Your confusion comes probably from the fact that databases, especially normalized relational databases, when seen as a component, typically provide very broad interfaces. Any public table, any view and sometimes also stored procedures represents an interface on its own. So except for trivial databases, depicting each entity with an interface symbol is not a useful level of abstraction - it would just become an unstructured list of all the DB entities.
Now if your accessing application (like the backend app from your example) is just one black box, not easily to be split up into different logical components, and the whole thing accesses the DB model arbitrarily at will, than you cannot do much better than modeling the DB as one interface, with one symbol, and no specific name.

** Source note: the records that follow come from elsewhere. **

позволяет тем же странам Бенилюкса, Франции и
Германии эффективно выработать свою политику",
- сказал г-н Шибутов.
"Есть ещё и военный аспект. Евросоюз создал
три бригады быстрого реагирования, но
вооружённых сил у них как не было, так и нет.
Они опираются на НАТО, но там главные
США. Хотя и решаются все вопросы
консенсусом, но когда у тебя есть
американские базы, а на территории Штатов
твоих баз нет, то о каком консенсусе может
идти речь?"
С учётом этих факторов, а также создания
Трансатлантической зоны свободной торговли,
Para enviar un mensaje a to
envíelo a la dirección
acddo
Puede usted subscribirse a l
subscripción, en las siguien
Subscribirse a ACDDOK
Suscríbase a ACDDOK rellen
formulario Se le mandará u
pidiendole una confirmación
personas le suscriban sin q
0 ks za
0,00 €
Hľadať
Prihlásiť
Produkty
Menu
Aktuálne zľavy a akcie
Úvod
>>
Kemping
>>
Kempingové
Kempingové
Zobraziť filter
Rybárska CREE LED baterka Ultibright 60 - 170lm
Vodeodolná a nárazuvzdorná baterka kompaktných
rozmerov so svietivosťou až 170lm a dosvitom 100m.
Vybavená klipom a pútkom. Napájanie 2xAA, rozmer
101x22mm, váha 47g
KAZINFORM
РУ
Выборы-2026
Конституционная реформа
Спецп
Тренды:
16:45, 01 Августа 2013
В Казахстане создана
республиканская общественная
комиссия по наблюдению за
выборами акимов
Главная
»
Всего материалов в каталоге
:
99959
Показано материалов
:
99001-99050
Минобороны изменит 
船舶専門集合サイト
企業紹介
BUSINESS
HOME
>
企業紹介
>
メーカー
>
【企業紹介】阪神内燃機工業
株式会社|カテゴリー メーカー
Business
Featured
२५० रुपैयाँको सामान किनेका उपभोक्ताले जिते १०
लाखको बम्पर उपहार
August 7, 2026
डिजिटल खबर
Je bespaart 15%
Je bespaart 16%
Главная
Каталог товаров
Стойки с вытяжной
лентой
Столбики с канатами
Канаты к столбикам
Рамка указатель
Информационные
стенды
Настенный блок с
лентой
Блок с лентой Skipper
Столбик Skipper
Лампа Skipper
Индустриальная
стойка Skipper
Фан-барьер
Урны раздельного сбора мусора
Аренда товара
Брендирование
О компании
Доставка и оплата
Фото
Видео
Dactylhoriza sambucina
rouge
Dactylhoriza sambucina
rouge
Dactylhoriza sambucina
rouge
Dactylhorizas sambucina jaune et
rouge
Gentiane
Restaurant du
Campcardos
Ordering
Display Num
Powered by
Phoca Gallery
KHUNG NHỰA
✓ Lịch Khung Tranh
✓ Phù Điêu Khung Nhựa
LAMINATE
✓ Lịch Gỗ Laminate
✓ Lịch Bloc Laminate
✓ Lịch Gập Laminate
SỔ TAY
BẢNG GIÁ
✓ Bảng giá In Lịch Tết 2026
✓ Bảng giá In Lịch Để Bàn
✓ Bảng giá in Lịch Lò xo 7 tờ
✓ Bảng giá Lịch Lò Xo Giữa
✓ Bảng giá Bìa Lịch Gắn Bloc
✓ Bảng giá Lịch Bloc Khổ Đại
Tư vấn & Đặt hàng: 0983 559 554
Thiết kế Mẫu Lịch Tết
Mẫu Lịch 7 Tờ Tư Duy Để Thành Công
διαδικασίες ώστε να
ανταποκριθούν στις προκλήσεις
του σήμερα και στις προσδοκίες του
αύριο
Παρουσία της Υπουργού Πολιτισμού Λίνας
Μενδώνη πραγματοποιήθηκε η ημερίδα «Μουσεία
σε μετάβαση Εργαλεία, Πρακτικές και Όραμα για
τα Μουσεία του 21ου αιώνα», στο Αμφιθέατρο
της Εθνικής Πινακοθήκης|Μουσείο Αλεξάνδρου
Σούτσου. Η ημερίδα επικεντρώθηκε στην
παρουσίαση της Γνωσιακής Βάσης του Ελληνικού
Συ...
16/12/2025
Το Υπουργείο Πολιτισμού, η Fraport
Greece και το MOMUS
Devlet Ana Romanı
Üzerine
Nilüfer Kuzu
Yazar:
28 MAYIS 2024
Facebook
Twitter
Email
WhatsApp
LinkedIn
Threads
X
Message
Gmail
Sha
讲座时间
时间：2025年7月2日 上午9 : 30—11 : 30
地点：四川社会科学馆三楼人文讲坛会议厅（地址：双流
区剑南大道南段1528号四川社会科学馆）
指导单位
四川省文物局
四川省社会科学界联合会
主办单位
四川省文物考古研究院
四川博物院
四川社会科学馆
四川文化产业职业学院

I would actually consider to omit any name, a name like "persistence" does not really provide any more information than no name at all.
However, if the accessing clients are lots of different applications, each one responsible for a different subgroup of the entities in the DB, and each one a logical or physical component, it may make sense to model the DB with individual interfaces, each one for each subgroup, and each one with a unique name which distinguishes its purpose from the others. Or, when there is a microservice architecture, where each service has a database or data storage on its own, each service together with its DB can be modeled as a component. For this, each interface symbol is going to represent the whole API of one service/component.
So in short, component diagrams are best suited for component based architectures. If your application or database has not enough substructure, or if you modeling it at a level of abstraction where this substructure is not visible, a component diagram is not particular useful.